Refactor storing data and writing to disk - using gzip and lines

In previous versions, collected flows (parsed data) were stored in memory by the collector. In regular intervals, or at shutdown, this one single dict was dumped as JSON onto disk. With this commit, the behaviour is changed to line-based JSON dumps for each flow, gzipped onto disk for storage efficiency. The analyze_json is updated as well to handle the new gzipped files in the new format. See the comments in main.py for more details. Fixes #10
2019-11-03 11:59:28 +01:00 · 2019-11-03 11:59:28 +01:00 · 6b9d20c8a6
parent 3dee135a22
commit 6b9d20c8a6
2 changed files with 56 additions and 21 deletions
--- a/analyze_json.py
+++ b/analyze_json.py
@ -13,16 +13,20 @@ from collections import namedtuple
 import contextlib
 from datetime import datetime
 import functools
+import gzip
 import ipaddress
 import json
+import logging
+import os.path
 import socket
 import sys


 Pair = namedtuple('Pair', ['src', 'dest'])
+logger = logging.getLogger(__name__)


-@functools.lru_cache(maxsize=128)
+@functools.lru_cache(maxsize=None)
 def resolve_hostname(ip):
    return socket.getfqdn(ip)

@ -139,14 +143,38 @@ class Connection:

 if __name__ == "__main__":
    parser = argparse.ArgumentParser(description="Output a basic analysis of NetFlow data")
-    parser.add_argument('filename', nargs='?', type=argparse.FileType('r'),
-                        default=sys.stdin,
+    parser.add_argument('-f', '--file', dest='file', type=str, default=sys.stdin,
                        help="The file to analyze (defaults to stdin if not provided)")
    args = parser.parse_args()

-    data = json.load(args.filename)
+    # Using a file and using stdin differ in their further usage for gzip.open
+    file = args.file
+    mode = "rb"  # reading files
+    if file != sys.stdin and not os.path.exists(file):
+        exit("File {} does not exist!".format(file))

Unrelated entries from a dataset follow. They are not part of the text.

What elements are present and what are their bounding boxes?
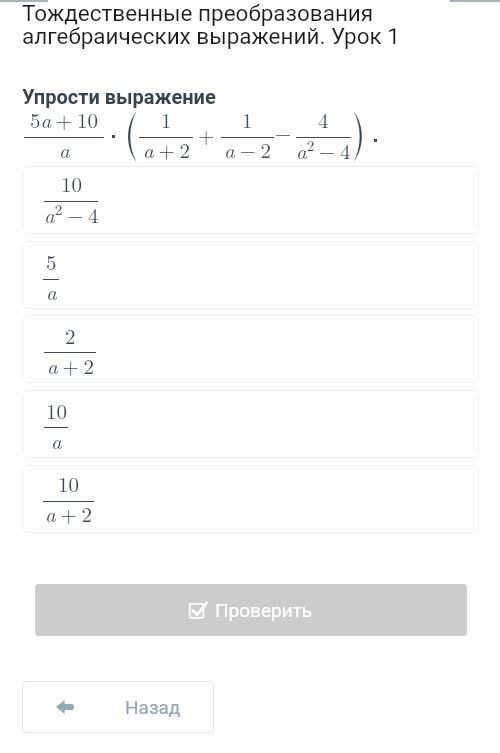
staticText: a: [46, 276, 57, 306]
staticText: 10: [61, 168, 82, 198]
staticText: Тождественные преобразования алгебраичес…: [22, 0, 400, 50]
staticText: 10: [46, 395, 67, 425]
staticText: Проверить: [215, 599, 313, 621]
button[interactable]: [22, 315, 479, 383]
staticText: a: [51, 425, 62, 455]
staticText: 5: [46, 246, 57, 276]
staticText: 5a + 10: [30, 104, 98, 134]
staticText: 2: [65, 320, 76, 350]
staticText: a2 − 4: [296, 134, 351, 165]
staticText: a − 2: [224, 134, 271, 164]
staticText: 1: [161, 104, 172, 134]
button[interactable]: [22, 166, 479, 234]
other: Назад: [56, 700, 74, 714]
button[interactable]: [22, 390, 479, 458]
staticText: −: [275, 117, 292, 147]
button[interactable]: [22, 241, 479, 309]
staticText: 1: [242, 104, 253, 134]
staticText: 4: [318, 104, 329, 134]
staticText: a + 2: [45, 498, 92, 528]
staticText: Упрости выражение: [22, 85, 216, 108]
button[interactable]: Проверить: [35, 584, 467, 636]
button[interactable]: Назад: [22, 681, 214, 733]
staticText: +: [198, 119, 215, 149]
staticText: a + 2: [143, 134, 190, 164]
staticText: 10: [58, 468, 79, 498]
staticText: a2 − 4: [44, 198, 99, 229]
button[interactable]: [22, 465, 479, 533]
staticText: a + 2: [47, 350, 94, 380]
staticText: Назад: [125, 696, 181, 718]
staticText: a: [59, 134, 70, 164]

-    # Go through data and disect every flow saved inside the dump
+    if file == sys.stdin:
+        file = sys.stdin.buffer
+        mode = "rt"  # reading from stdin
+
+    data = {}
+
+    with gzip.open(file, mode) as gzipped:
+        # "for line in" lazy-loads all lines in the file
+        for line in gzipped:
+            entry = json.loads(line)
+            if len(entry.keys()) != 1:
+                logger.warning("Line \"{}\" does not have exactly one timestamp key.")
+
+            try:
+                ts = list(entry)[0]  # timestamp from key
+            except KeyError:
+                logger.error("Saved line \"{}\" has no timestamp key!".format(line))
+                continue
+
+            data[ts] = entry[ts]
+
+    # Go through data and dissect every flow saved inside the dump
    for key in sorted(data):
        timestamp = datetime.fromtimestamp(float(key)).strftime("%Y-%m-%d %H:%M.%S")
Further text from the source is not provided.